====== Data listing
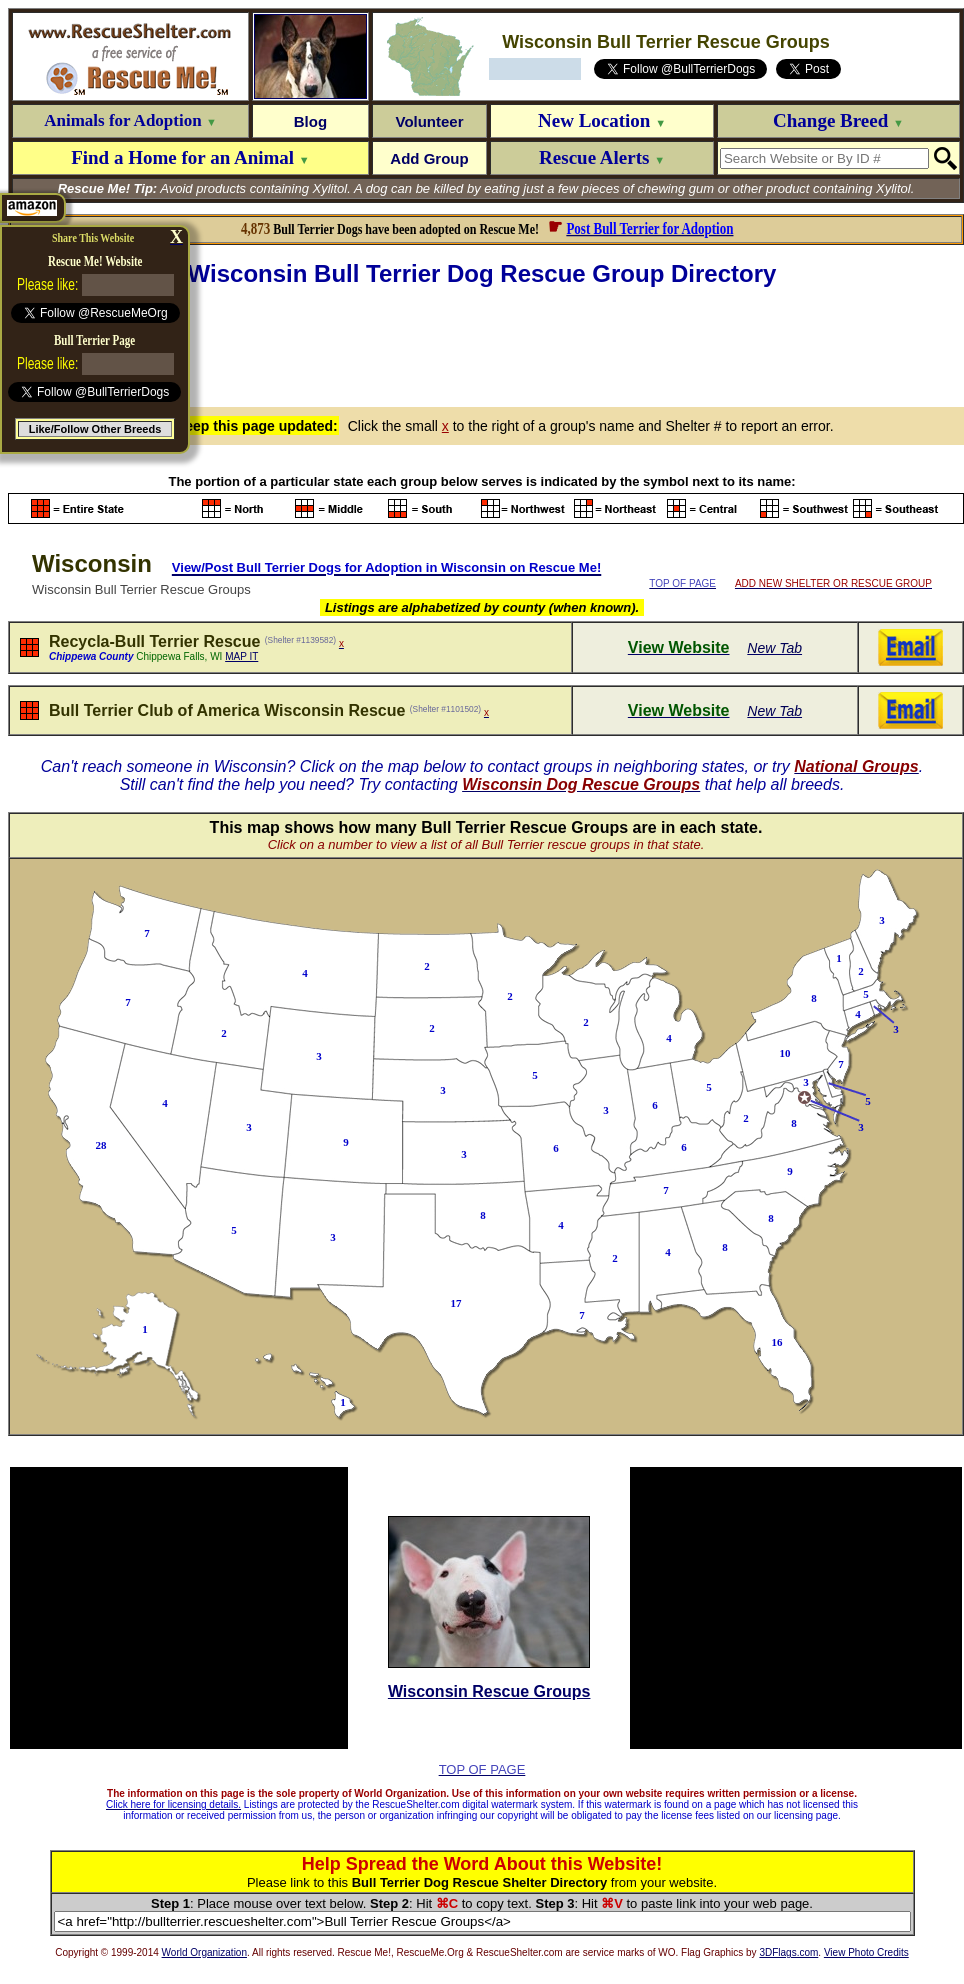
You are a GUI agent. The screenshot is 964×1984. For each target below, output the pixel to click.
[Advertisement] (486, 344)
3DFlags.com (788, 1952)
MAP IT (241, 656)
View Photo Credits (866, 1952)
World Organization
============
A verbatim copy of the data, free of pictures, is the expected answer.

You are a GUI agent. The screenshot is 964×1984. For each target below, output the pixel to click.
[Advertisement] (486, 344)
3DFlags.com (788, 1952)
MAP IT (241, 656)
View Photo Credits (866, 1952)
World Organization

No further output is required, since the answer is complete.